COVID-19 and the Heeding Presumption

Much has been written about the so-called “heeding presumption,” which allows a fact-finder to presume, in a failure-to-warn case, that a plaintiff would have heeded an adequate warning if one had been provided. When applied, the heeding presumption obviates the need for the plaintiff to introduce evidence to prove that she or he would have followed the warning that the defendant is alleged to have failed to give. Life science companies and the attorneys who defend them in failure-to-warn cases are well-acquainted with this doctrine that makes it easier for a plaintiff to meet one of his/her causation hurdles.

The heeding presumption does not exist in all states and jurisdictions, and it is beyond the scope of this short post to address its contours and nuances in various jurisdictions. In some states, such as New Jersey, the heeding presumption is rebuttable, meaning that if the defendant can introduce sufficient evidence, the court will not direct the jury to find that the failure to provide an adequate warning caused the plaintiff’s injury. In order to successfully rebut the heeding presumption in New Jersey, however, a defendant may not rely on anecdotal evidence that a plaintiff failed to follow a given warning, but instead must introduce evidence that raises the level of warning-indifference to more of a habit. Thus, smoking in contravention of repeated warnings on cigarette packs can be used to rebut the heeding presumption, but one or a few instances that a plaintiff drove a car without wearing the seat belt cannot.

Currently in our country – and elsewhere in the world – there are a number of changing recommendations and warnings about actions that should be taken, or conduct that should be avoided, to lessen the chances of contracting and/or spreading COVID-19. There are also an increasing number of examples of people choosing not to follow those recommendations and warnings. Without debating the merits or justifications of any of those actions, it is fair to consider whether the kinds of behavior displayed by people who choose not to follow official recommendations and warnings relating to COVID-19 is further evidence that the heeding presumption is not supported by empirical evidence.

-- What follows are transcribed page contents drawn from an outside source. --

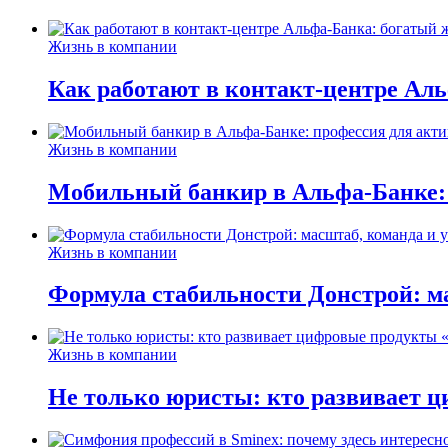
Жизнь в компании
Как работают в контакт-центре Ал
Жизнь в компании
Мобильный банкир в Альфа-Банке:
Жизнь в компании
Формула стабильности Донстрой: ма
Жизнь в компании
Не только юристы: кто развивает ц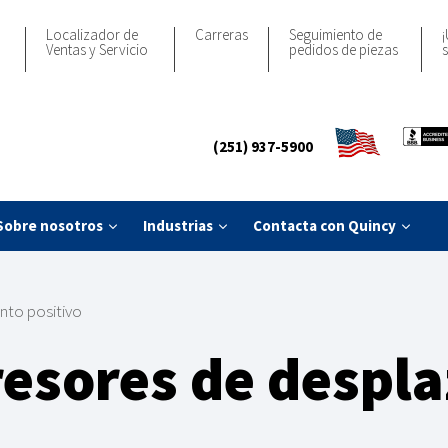
Localizador de
Carreras
Seguimiento de
¡
Ventas y Servicio
pedidos de piezas
s
(251) 937-5900
Sobre nosotros
Industrias
Contacta con Quincy
to positivo
esores de despl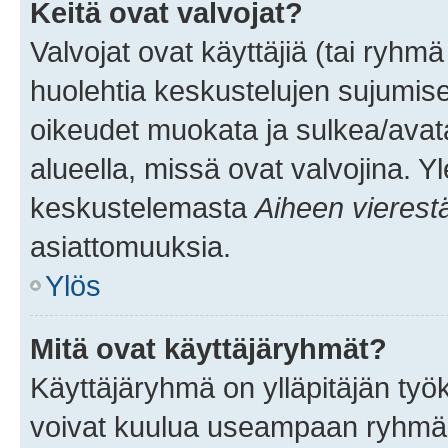
Keitä ovat valvojat?
Valvojat ovat käyttäjiä (tai ryhmä
huolehtia keskustelujen sujumise
oikeudet muokata ja sulkea/avata, 
alueella, missä ovat valvojina. Y
keskustelemasta
Aiheen vierest
asiattomuuksia.
Ylös
Mitä ovat käyttäjäryhmät?
Käyttäjäryhmä on ylläpitäjän työka
voivat kuulua useampaan ryhmään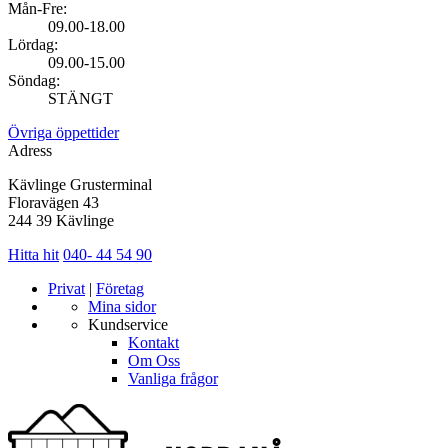
Mån-Fre:
09.00-18.00
Lördag:
09.00-15.00
Söndag:
STÄNGT
Övriga öppettider
Adress
Kävlinge Grusterminal
Floravägen 43
244 39 Kävlinge
Hitta hit
040- 44 54 90
Privat
|
Företag
Mina sidor
Kundservice
Kontakt
Om Oss
Vanliga frågor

Perhaps, when faced with future failure-to-warn claims, companies might explore whether the plaintiffs in those cases followed all COVID-19-related warnings and recommendations to wear a mask, avoid crowds, social distance, remain at home, or whatever. And perhaps courts will recognize that if a plaintiff was unwilling to follow COVID-19-related warnings and recommendations, then that plaintiff should not be afforded the benefit of the heeding presumption in an unrelated failure-to-warn lawsuit.